CHP Genel Başkanı Kemal Kılıçdaroğlu, geçtiğimiz hafta gazetecilere yaptığı açıklamada hedeflerinin yüzde 35 olduğunu söyleyerek aslında AK Parti karşısında seçimden galip çıkmak gibi bir dertlerinin olmadığını, kendisi için aslolanın oyunu arttırmak olduğunu dile getirdi.

Hal böyle olunca, genel başkanın daha şimdiden seçimler için havlu attığı ortaya çıkınca tabanın bundan olumsuz etkilenmemesini beklemek mümkün değil.

Kılıçdaroğlu’nun bu sözleri CHP tabanının seçimler öncesinde moralini bozdu.

Ayrıca genel başkanın bu talihsiz açıklamasının yanı sıra CHP’nin geçmişten bu yana Anadolu insanıyla yaşadığı derin çatlağı da ekleyelim...

Yine devlet bürokrasisi içine gizlenmiş, kendi gruplarının menfaati doğrultusunda devletin imkanlarını kullanan, siyasete her türlü müdahaleyi kendine hak gören, insanların özel hayatını hukuksuz bir şekilde dinleyip, yatak odalarına kadar girip bunları servis eden, İsrail’in taşeronluğuna soyunan paralel yapıyla CHP’nin kesişen yolları ve stratejik ortaklığı da cabası...

AK Parti’nin Yeni Türkiye söylemi karşısında CHP’nin eski Türkiye’yi temsil eden bir pozisyona düşmesi…

Ve...

Statükocu, ulusalcı, aşırı devletçi, yasakçı ve özgürlüklerin gelişmesinin önünde engel bir yapı olarak algılanması CHP’nin 7 Haziran seçimleri öncesi işini iyice zorlaştırıyor.

Toplum CHP’ye karşı mesafeli duruyor.

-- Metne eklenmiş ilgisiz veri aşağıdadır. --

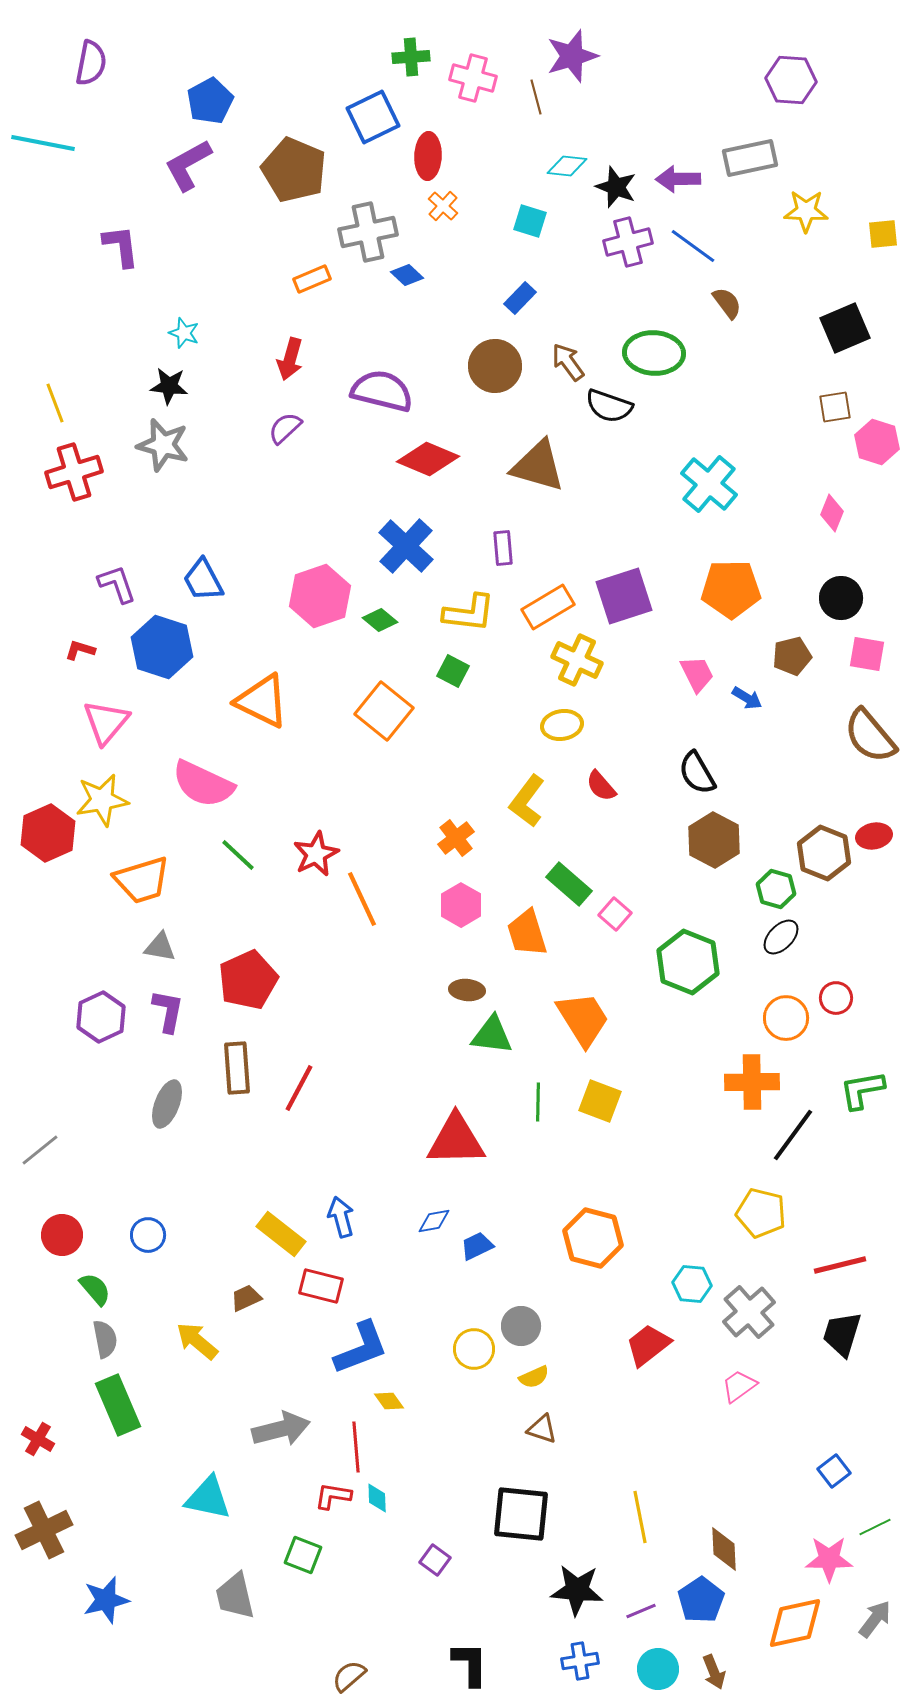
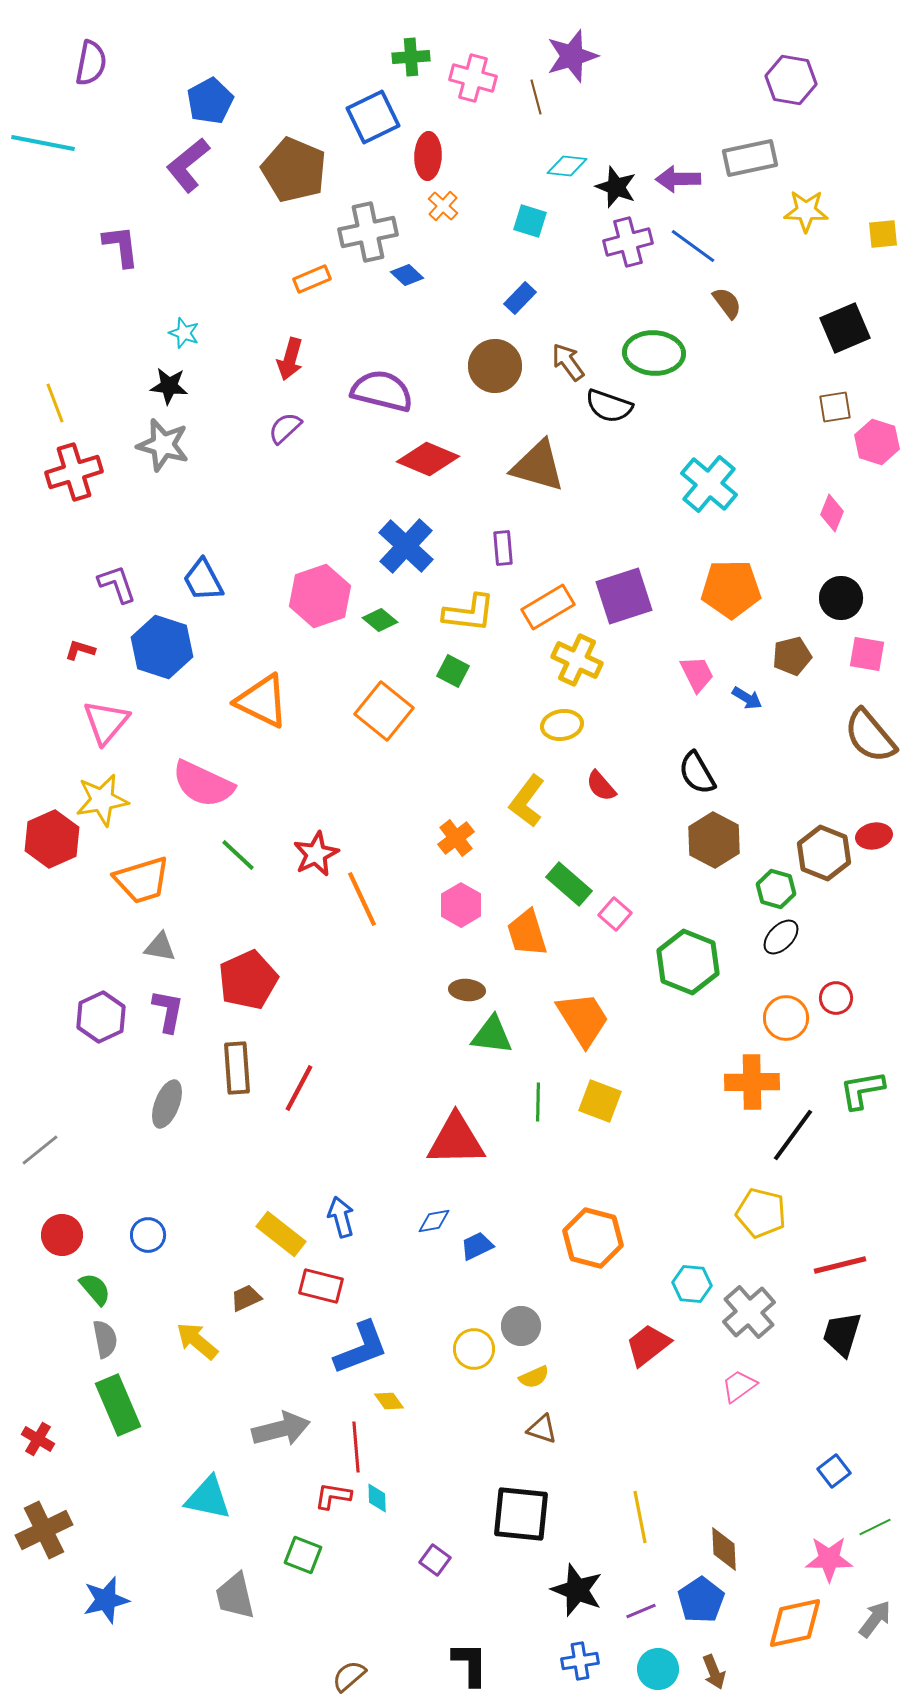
purple hexagon at (791, 80): rotated 6 degrees clockwise
purple L-shape at (188, 165): rotated 10 degrees counterclockwise
red hexagon at (48, 833): moved 4 px right, 6 px down
black star at (577, 1590): rotated 16 degrees clockwise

Toplum geçmişte işlediği günahlardan bir türlü gereken dersi almadığı, bu günahlardan kurtulmak yerine hala, büyük bir hevesle bu günahları işlemeye devam ettiği için CHP’ye yaklaşmıyor.

Burada daha ilginç olan husus ise CHP’nin bunu görerek bir türlü kendini yenileyememesidir. Bugün AK Parti yeni bir Türkiye’den bahsediyor. Daha özgür, daha adil, daha demokratik bir cumhuriyet diyor. Dünya ile iletişime geçmiş, Balkanların, Kafkasların, Ortadoğunun sorunlarını kendi iç sorunu olarak gören evrensel bir dil kullanıyorken, CHP 1940’ların Türkiye’sine dönmeyi arzu ediyor.

Yazının başlığına taşıdığımız şu basit soruyu sormalıyız; “CHP bugün Sakarya’ya, Sakaryalı’ya ne vaat ediyor” Bu soruya verilecek gerçekçi cevapları çok merak ediyorum.

CHP nasıl bir hayat tarzı vaat ediyor, ne söylüyor, nereden konuşuyor, kime konuşuyor?

CHP, Yeni Türkiye idealine karşı nerede duruyor? Kafayı kuma gömerek siyaset yapma dönemi bitti.

Sürekli bağıran, eleştiren, yeni bir şey üretemeyen, geçmişi kutsayan, memleket yanıyor, bitiyor edebiyatı yapan bir partinin başarılı olması mümkün değil.

Sokakta gezin, vatandaş ile görüşün, halkın tepkisini alın, gençlerle konuşun acaba CHP hakkında yazdıklarımızdan farklı mı düşünüyorlar?

Hayır, belki daha sert eleştirenleri göreceksiniz. CHP hayatımıza sürekli bir şekilde olumsuzluk pompalayarak kendi eksiklerini kapatmaya çalışıyor. Ama bu yönteme artık kimse pirim vermiyor.

CHP’nin bu soruları kendine sorması gerekiyor; Karasulular neden bize oy vermiyor?

Hendekliler neden bize güvenmiyor, Arifiyeliler ile nasıl aynı dili konuşabiliriz, Karapürçek’te neden güçlü değiliz, Çaybaşı halkını ne zaman küstürdük, Topağaç köyüne neden giremiyoruz…

Ve CHP’lilerin kendilerine şu soruyu sorması gerekiyor, herkes cahil, akılsız, tembel de, biz tek biz mi akıllıyız be birader!